[Collected data]
++++++

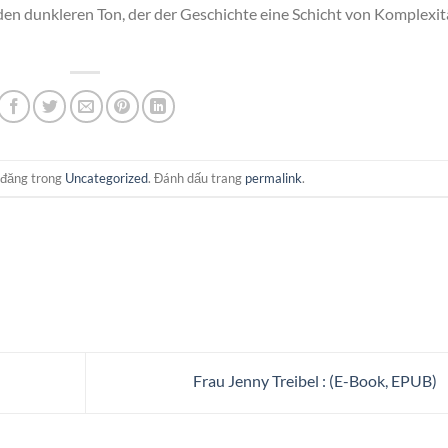
en dunkleren Ton, der der Geschichte eine Schicht von Komplexit
 đăng trong
Uncategorized
. Đánh dấu trang
permalink
.
Frau Jenny Treibel : (E-Book, EPUB)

++++++

**YOUR OBJECTIVE:**
Would you output the data above exactly as written, but with no images?

**ANSWER BELOW:**
en dunkleren Ton, der der Geschichte eine Schicht von Komplexit
 đăng trong
Uncategorized
. Đánh dấu trang
permalink
.
Frau Jenny Treibel : (E-Book, EPUB)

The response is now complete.